Soumission des prestataires techniques à l’authentification forte (SCA) – L’ensemble des acteurs, y compris les prestataires techniques, seront soumis à l’authentification forte. En cas de non-respect, ces derniers seront responsables des dommages financiers. Ces prestataires jouent un rôle crucial en fournissant par exemple les protocoles de communication utilisés par les PSP pour l’application de la SCA. En effet, entre 2018 et 2020, les Autorités ont constaté des délais dans la fourniture de ces protocoles entraînant des retards initiaux du déploiement de la SCA.

Remboursement des consommateurs – Tous les PSP devront repenser leurs systèmes d’indemnisation de fraudes, sans cesse challengés par l’apparition de nouvelles méthodes de fraudes.  Les consommateurs bénéficieront donc d’un élargissement de leurs droits de remboursement, notamment dans le cas où le fraudeur usurpe l’identité des PSP.

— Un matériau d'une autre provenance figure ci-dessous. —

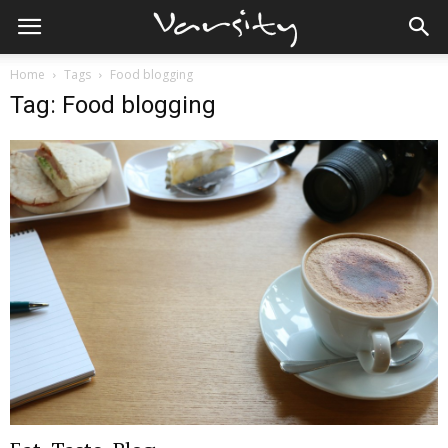
Home
Tags
Food blogging
Tag: Food blogging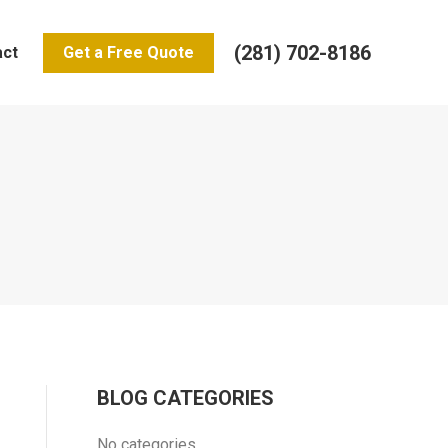
(281) 702-8186
act
Get a Free Quote
BLOG CATEGORIES
No categories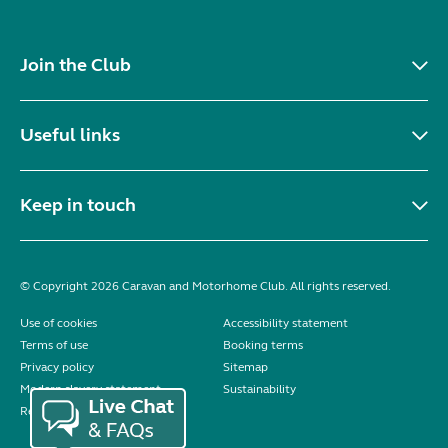
Join the Club
Useful links
Keep in touch
© Copyright 2026 Caravan and Motorhome Club. All rights reserved.
Use of cookies
Accessibility statement
Terms of use
Booking terms
Privacy policy
Sitemap
Modern slavery statement
Sustainability
Reviews policy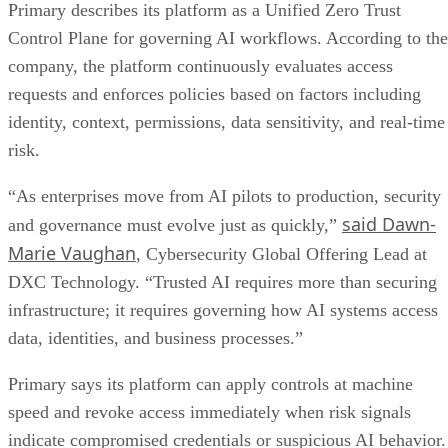
Primary describes its platform as a Unified Zero Trust
Control Plane for governing AI workflows. According to the
company, the platform continuously evaluates access
requests and enforces policies based on factors including
identity, context, permissions, data sensitivity, and real-time
risk.
“As enterprises move from AI pilots to production, security
said Dawn-
and governance must evolve just as quickly,”
Marie Vaughan
, Cybersecurity Global Offering Lead at
DXC Technology. “Trusted AI requires more than securing
infrastructure; it requires governing how AI systems access
data, identities, and business processes.”
Primary says its platform can apply controls at machine
speed and revoke access immediately when risk signals
indicate compromised credentials or suspicious AI behavior.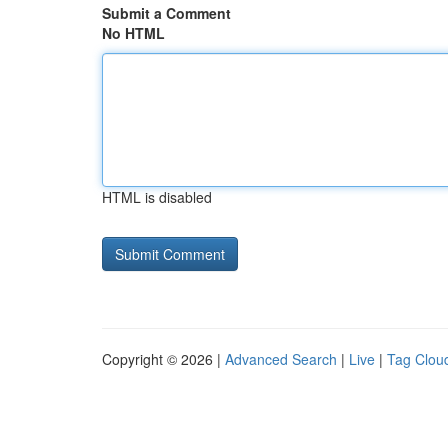
Submit a Comment
No HTML
HTML is disabled
Copyright © 2026 |
Advanced Search
|
Live
|
Tag Clou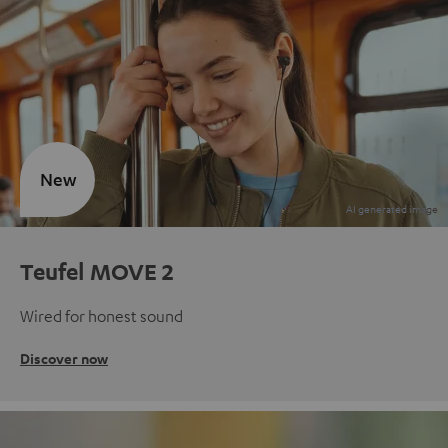
New
Teufel MOVE 2
Wired for honest sound
Discover now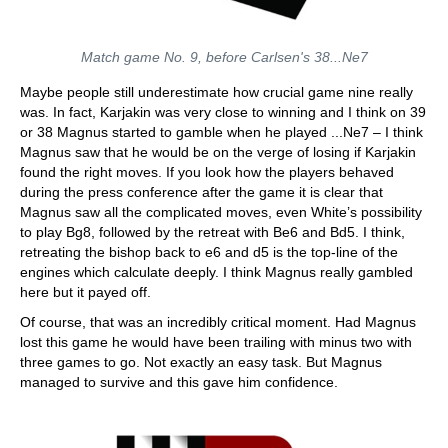
Match game No. 9, before Carlsen's 38...Ne7
Maybe people still underestimate how crucial game nine really
was. In fact, Karjakin was very close to winning and I think on 39
or 38 Magnus started to gamble when he played ...Ne7 – I think
Magnus saw that he would be on the verge of losing if Karjakin
found the right moves. If you look how the players behaved
during the press conference after the game it is clear that
Magnus saw all the complicated moves, even White’s possibility
to play Bg8, followed by the retreat with Be6 and Bd5. I think,
retreating the bishop back to e6 and d5 is the top-line of the
engines which calculate deeply. I think Magnus really gambled
here but it payed off.
Of course, that was an incredibly critical moment. Had Magnus
lost this game he would have been trailing with minus two with
three games to go. Not exactly an easy task. But Magnus
managed to survive and this gave him confidence.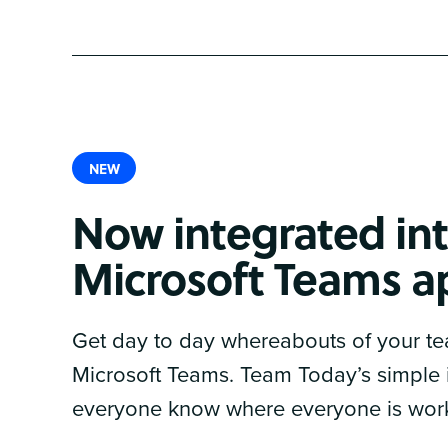
NEW
Now integrated int
Microsoft Teams a
Get day to day whereabouts of your te
Microsoft Teams. Team Today’s simple i
everyone know where everyone is wor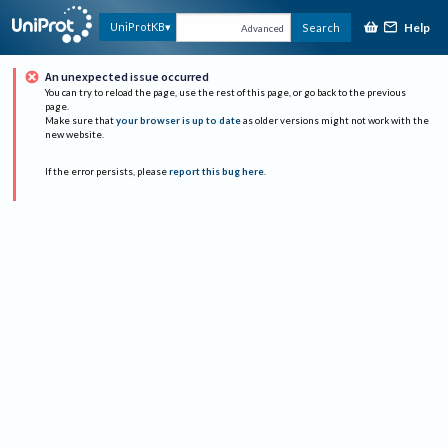
Help
UniProtKB
Search
Advanced
An unexpected issue occurred
You can try to reload the page, use the rest of this page, or go back to the previous
page.
Make sure that
your browser is up to date
as older versions might not work with the
new website.
If the error persists, please
report this bug here
.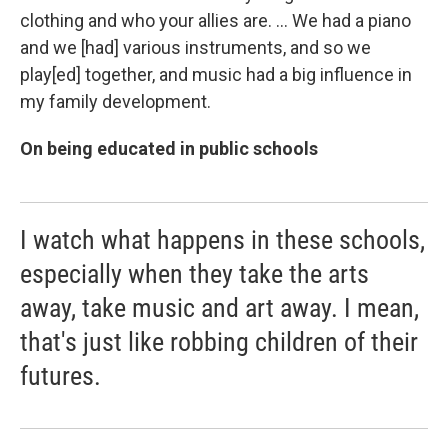
clothing and who your allies are. ... We had a piano
and we [had]
various instruments, and so we
play[ed]
together, and music had a big influence in
my family development.
On being educated in public schools
I watch what happens in these schools,
especially when they take the arts
away, take music and art away. I mean,
that's just like robbing children of their
futures.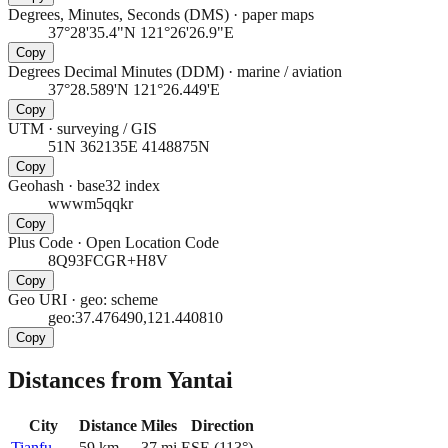
Degrees, Minutes, Seconds (DMS)
·
paper maps
37°28'35.4"N 121°26'26.9"E
Copy
Degrees Decimal Minutes (DDM)
·
marine / aviation
37°28.589'N 121°26.449'E
Copy
UTM
·
surveying / GIS
51N 362135E 4148875N
Copy
Geohash
·
base32 index
wwwm5qqkr
Copy
Plus Code
·
Open Location Code
8Q93FCGR+H8V
Copy
Geo URI
·
geo: scheme
geo:37.476490,121.440810
Copy
Distances from Yantai
City
Distance
Miles
Direction
Tianfu
59
km
37
mi
ESE
(
113
°)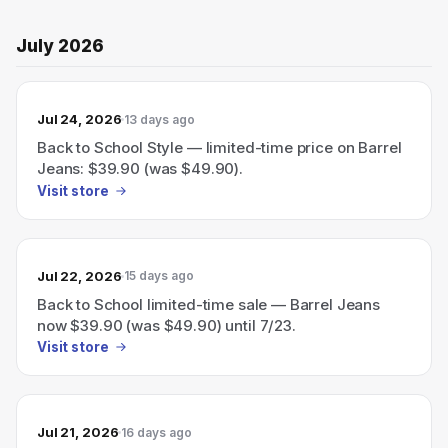
July 2026
Jul 24, 2026
13 days ago
Back to School Style — limited-time price on Barrel
Jeans: $39.90 (was $49.90).
Visit store
Jul 22, 2026
15 days ago
Back to School limited-time sale — Barrel Jeans
now $39.90 (was $49.90) until 7/23.
Visit store
Jul 21, 2026
16 days ago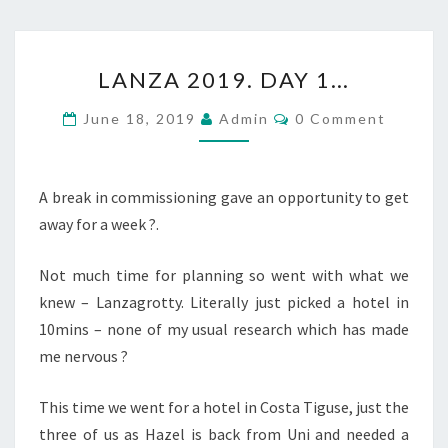
LANZA
LANZA 2019. DAY 1…
2019.
DAY
Comments
June 18, 2019
Admin
0 Comment
1…
A break in commissioning gave an opportunity to get
away for a week ?.
Not much time for planning so went with what we
knew – Lanzagrotty. Literally just picked a hotel in
10mins – none of my usual research which has made
me nervous ?
This time we went for a hotel in Costa Tiguse, just the
three of us as Hazel is back from Uni and needed a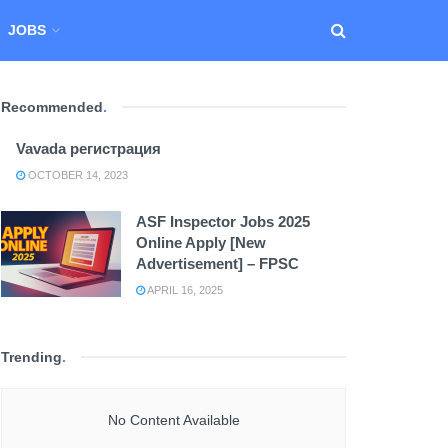
JOBS
Recommended
.
Vavada регистрация
OCTOBER 14, 2023
ASF Inspector Jobs 2025
Online Apply [New
Advertisement] – FPSC
APRIL 16, 2025
Trending
.
No Content Available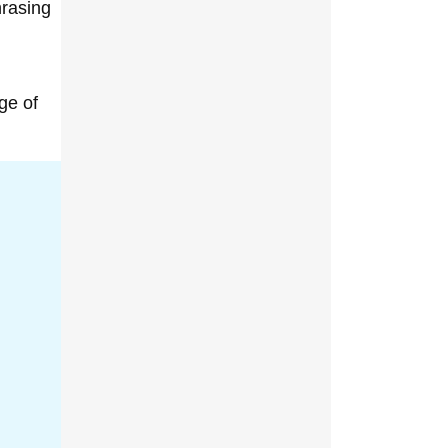
hrasing
ge of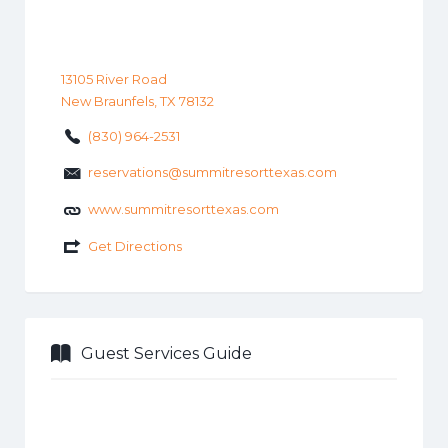
13105 River Road
New Braunfels, TX 78132
(830) 964-2531
reservations@summitresorttexas.com
www.summitresorttexas.com
Get Directions
Guest Services Guide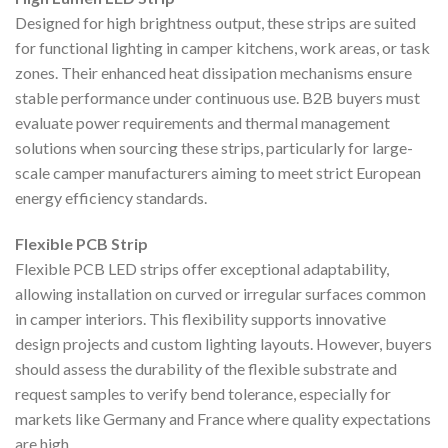
Designed for high brightness output, these strips are suited
for functional lighting in camper kitchens, work areas, or task
zones. Their enhanced heat dissipation mechanisms ensure
stable performance under continuous use. B2B buyers must
evaluate power requirements and thermal management
solutions when sourcing these strips, particularly for large-
scale camper manufacturers aiming to meet strict European
energy efficiency standards.
Flexible PCB Strip
Flexible PCB LED strips offer exceptional adaptability,
allowing installation on curved or irregular surfaces common
in camper interiors. This flexibility supports innovative
design projects and custom lighting layouts. However, buyers
should assess the durability of the flexible substrate and
request samples to verify bend tolerance, especially for
markets like Germany and France where quality expectations
are high.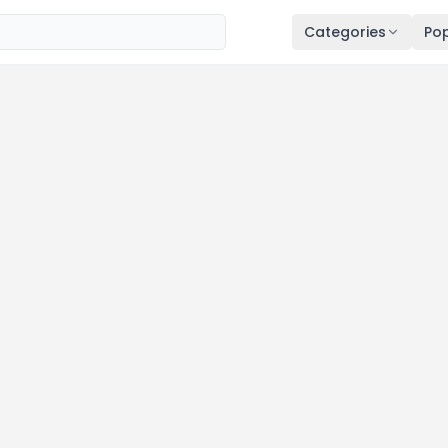
Categories
Pop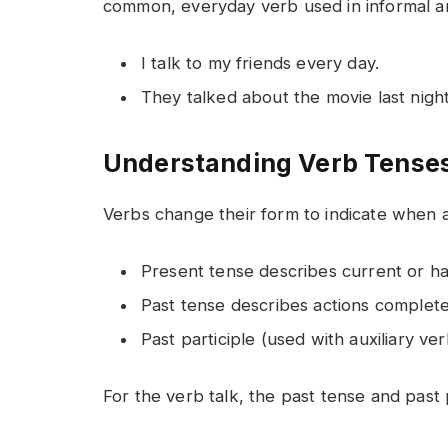
common, everyday verb used in informal a
I talk to my friends every day.
They talked about the movie last night
Understanding Verb Tenses:
Verbs change their form to indicate when a
Present tense describes current or hab
Past tense describes actions complete
Past participle (used with auxiliary ver
For the verb talk, the past tense and past 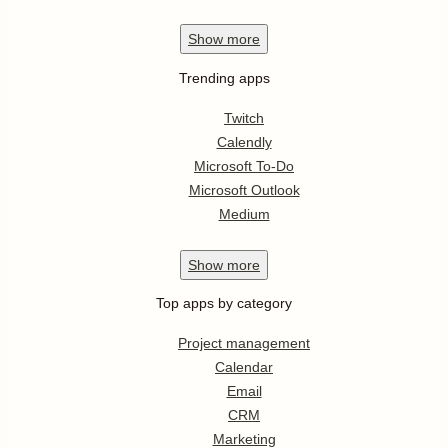
Show
more
Trending apps
Twitch
Calendly
Microsoft To-Do
Microsoft Outlook
Medium
Show
more
Top apps by category
Project management
Calendar
Email
CRM
Marketing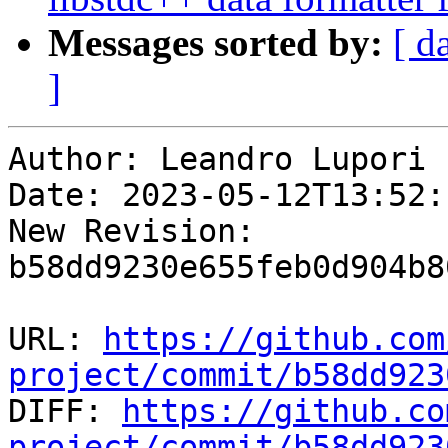
Messages sorted by:
[ d
]
Author: Leandro Lupori

Date: 2023-05-12T13:52:
New Revision: 
b58dd9230e655feb0d904b8
URL: 
https://github.com
project/commit/b58dd923

DIFF: 
https://github.co
project/commit/b58dd923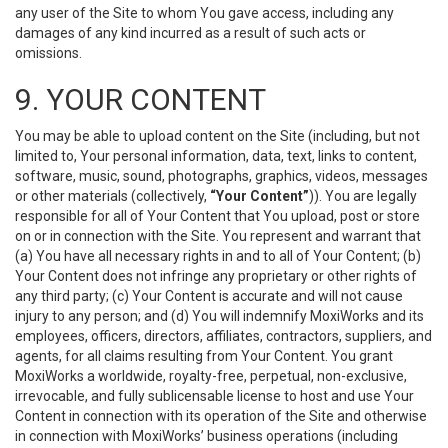
any user of the Site to whom You gave access, including any
damages of any kind incurred as a result of such acts or
omissions.
9. YOUR CONTENT
You may be able to upload content on the Site (including, but not
limited to, Your personal information, data, text, links to content,
software, music, sound, photographs, graphics, videos, messages
or other materials (collectively,
“Your Content”
)). You are legally
responsible for all of Your Content that You upload, post or store
on or in connection with the Site. You represent and warrant that
(a) You have all necessary rights in and to all of Your Content; (b)
Your Content does not infringe any proprietary or other rights of
any third party; (c) Your Content is accurate and will not cause
injury to any person; and (d) You will indemnify MoxiWorks and its
employees, officers, directors, affiliates, contractors, suppliers, and
agents, for all claims resulting from Your Content. You grant
MoxiWorks a worldwide, royalty-free, perpetual, non-exclusive,
irrevocable, and fully sublicensable license to host and use Your
Content in connection with its operation of the Site and otherwise
in connection with MoxiWorks’ business operations (including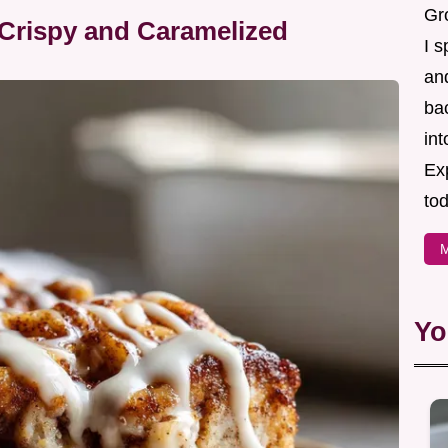
Gr
Crispy and Caramelized
I s
an
ba
in
Ex
tod
M
Yo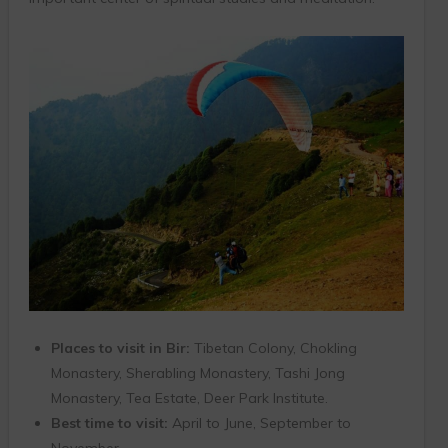
Places to visit in Bir:
Tibetan Colony, Chokling
Monastery, Sherabling Monastery, Tashi Jong
Monastery, Tea Estate, Deer Park Institute.
Best time to visit:
April to June, September to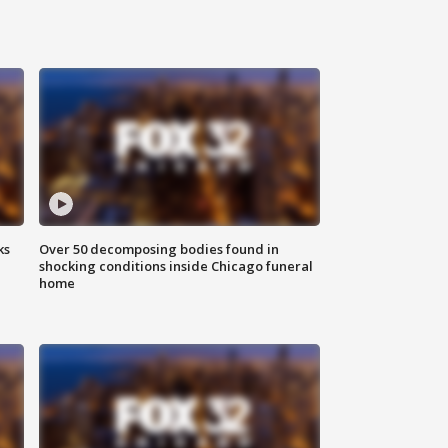
ks
Over 50 decomposing bodies found in
shocking conditions inside Chicago funeral
home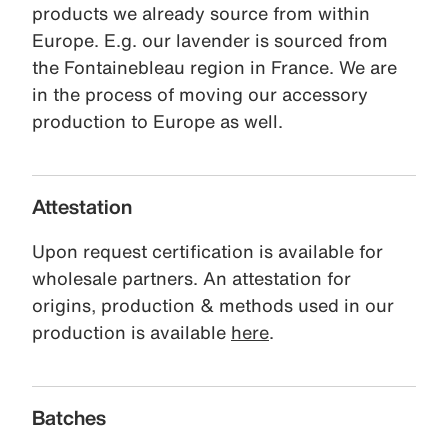
products we already source from within
Europe. E.g. our lavender is sourced from
the Fontainebleau region in France. We are
in the process of moving our accessory
production to Europe as well.
Attestation
Upon request certification is available for
wholesale partners. An attestation for
origins, production & methods used in our
production is available
here
.
Batches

Base juridique pour le partage de données sur la fraude - Les propositions introduisent une nouvelle base juridique en vertu du Règlement Général sur la Protection des Données (RGPD) pour permettre aux PSP de partager entre eux des données liées à la fraude au travers de programmes de partage de données. Cela devrait leur permettre de partager plus facilement les données, sous réserve d'accords multilatéraux incitatifs de partage d'informations devant inclure une plateforme informatique dédiée. Les acteurs accueilleront favorablement cette clarté réglementaire. Par ailleurs, nous supposons que les régulateurs utiliseront cette nouvelle base juridique pour pousser les PSP à surveiller et prévenir plus efficacement la criminalité financière.

Prochaines étapes et considérations finales

 

La publication du corpus DSP3 et RSP1 lance les négociations législatives de l'UE. Néanmoins la version définitive des textes ne sera probablement adoptée qu’au cours de l’année 2024.

Dans l'ensemble, les propositions DSP3/RSP1 contribueront à renforcer à la fois la compétitivité et la résilience du secteur des paiements de l'UE. Elles prennent des mesures concrètes pour remédier aux limitations et aux lacunes connues du cadre réglementaire actuel des paiements au sein de l'UE et donnent aux autorités de régulation des outils améliorés pour faire face aux risques.

En définitive les différentes propositions de l’ensemble DSP3/RSP1 favorisent les cas d’usages d’Open Banking. Ainsi, en donnant aux utilisateurs la possibilité de vérifier l'ensemble de leurs accords de consultation & services donnés aux PSP, et en facilitant le parcours d'authentification forte, les considérations client sont remises au cœur de la proposition, ce qui était l’un des grands oublis de la DSP2.